By the time I faced several brick walls and failed relationships and God had dealt with my heart, I started to truly and genuinely want His will. Desiring God’s will was a good thing. What was bad was that I wanted God’s will so badly that I started to live in the fear of missing out on God’s will for my life. I wanted to please God so badly that I was scared to make a mistake and marry wrongly.

Now back to the dream. I had dreamt of my wedding day. It was beautiful. I looked gorgeous. There was joy and peace in the atmosphere and I had happily said “I do”. When I woke up, rather than be excited, I felt fearful. I felt like it couldn’t happen for me that easily. I felt like I had to labour some more, fast and pray for weeks to be able to say that I was indeed in God’s will.

Soon enough, I realized that this was not God’s plan for me as His child! I began to see that God wanted to lead me even more than I wanted to be led by Him. God has called us to a life of rest and peace, not a life of fear of missing out on His will. I struggled when I wasn’t involving God. Now that I was involving God, I wasn’t supposed to struggle!

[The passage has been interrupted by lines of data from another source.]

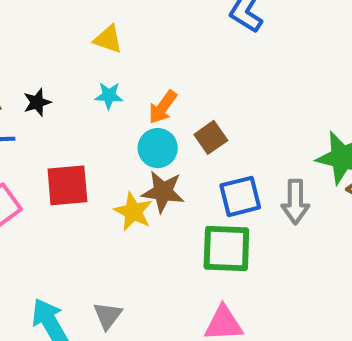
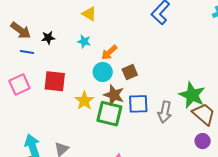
brown star: (163, 192) -> (114, 95), moved
green square: (226, 249) -> (109, 114), moved

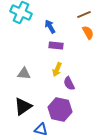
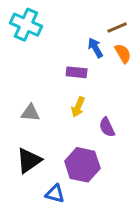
blue arrow: (50, 26) -> (95, 48), moved
purple semicircle: (69, 83) -> (107, 127), moved

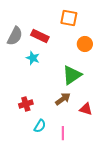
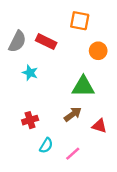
cyan star: (33, 58) -> (30, 73), moved
green triangle: (72, 75) -> (83, 87), turned 35
pink line: (63, 133) -> (73, 154), turned 48

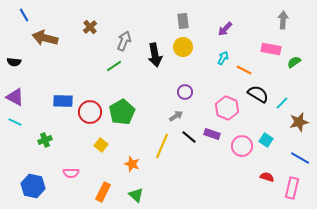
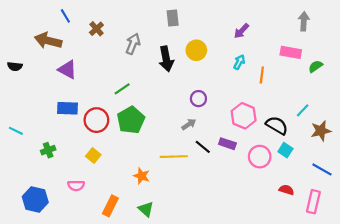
blue line: (24, 15) -> (65, 16), moved
gray rectangle: (183, 21) -> (173, 18), moved
green line: (114, 66) -> (122, 89), moved
orange line: (244, 70) -> (262, 75), turned 70
black semicircle: (258, 94) -> (277, 125), moved
purple triangle: (15, 97) -> (67, 70), moved
yellow square: (101, 145) -> (93, 155), moved
yellow line: (162, 146) -> (174, 157), turned 65

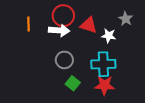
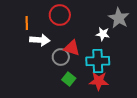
gray star: (126, 19) -> (119, 18), size x1.5
red triangle: (89, 25) -> (72, 48), moved
white arrow: (59, 30) -> (40, 40), moved

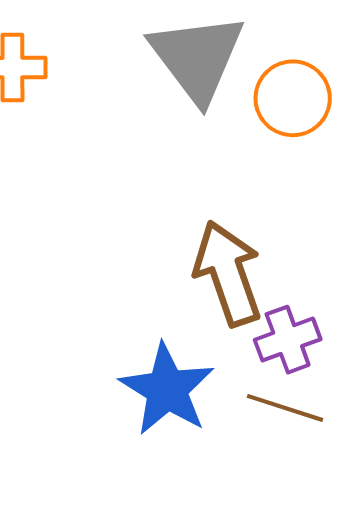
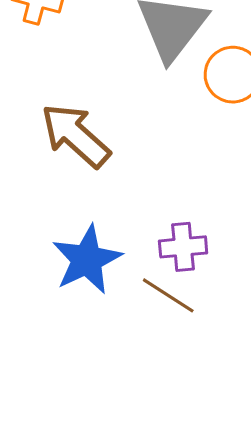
brown arrow: (228, 273) -> (75, 135), moved, turned -44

Whew! I hadn’t realized how long this post would be when I started writing. I have decided to break it into two parts. In the next post, I will talk about how I overcame my fear of missing God’s will, understanding how simple and easy it is to walk in God’s will and living in the peace that comes with walking in divine direction.

Till then, know that I love you and look forward to hearing your testimonies.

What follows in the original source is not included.